*What is required:*
Each line in the records below, from the one that contains "В словаре можно искать отдел" to the one that contains "Написание традиционными иерог", should be reproduced exactly, the first and last included.

Saved data entries
┌──

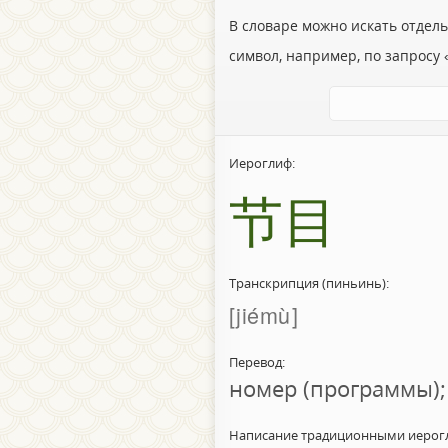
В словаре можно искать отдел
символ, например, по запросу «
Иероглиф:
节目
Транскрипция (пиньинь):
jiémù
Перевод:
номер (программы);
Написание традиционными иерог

└──
┌──

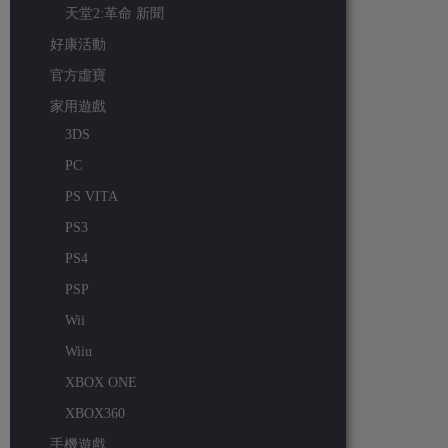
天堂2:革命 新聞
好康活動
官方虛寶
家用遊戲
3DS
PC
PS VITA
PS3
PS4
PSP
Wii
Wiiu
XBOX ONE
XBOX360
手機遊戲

└──
┌──

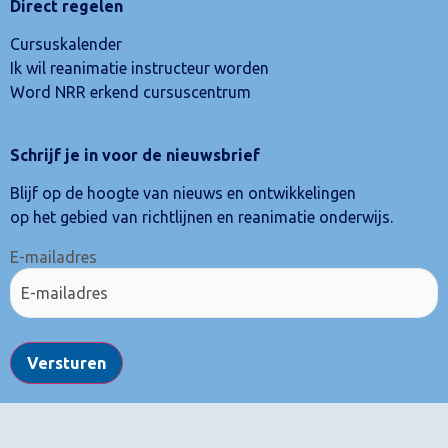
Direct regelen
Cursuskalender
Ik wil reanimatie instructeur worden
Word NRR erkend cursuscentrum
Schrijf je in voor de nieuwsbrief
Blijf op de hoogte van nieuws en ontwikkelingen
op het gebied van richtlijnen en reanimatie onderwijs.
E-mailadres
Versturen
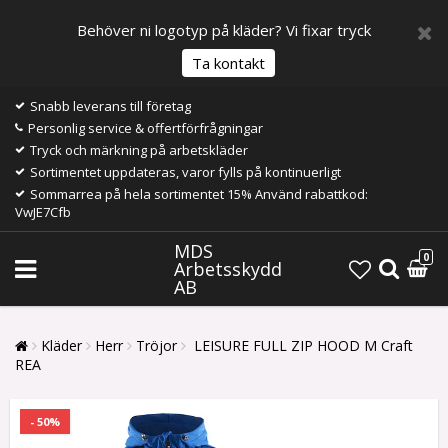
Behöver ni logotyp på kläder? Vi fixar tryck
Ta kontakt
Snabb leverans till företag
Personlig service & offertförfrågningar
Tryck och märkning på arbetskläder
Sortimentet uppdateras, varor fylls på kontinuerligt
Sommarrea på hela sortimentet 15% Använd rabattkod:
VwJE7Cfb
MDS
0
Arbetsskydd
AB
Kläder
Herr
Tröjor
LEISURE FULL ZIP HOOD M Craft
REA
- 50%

└──

*Task solution:*
В словаре можно искать отдел
символ, например, по запросу «
Иероглиф:
节目
Транскрипция (пиньинь):
jiémù
Перевод:
номер (программы);
Написание традиционными иерог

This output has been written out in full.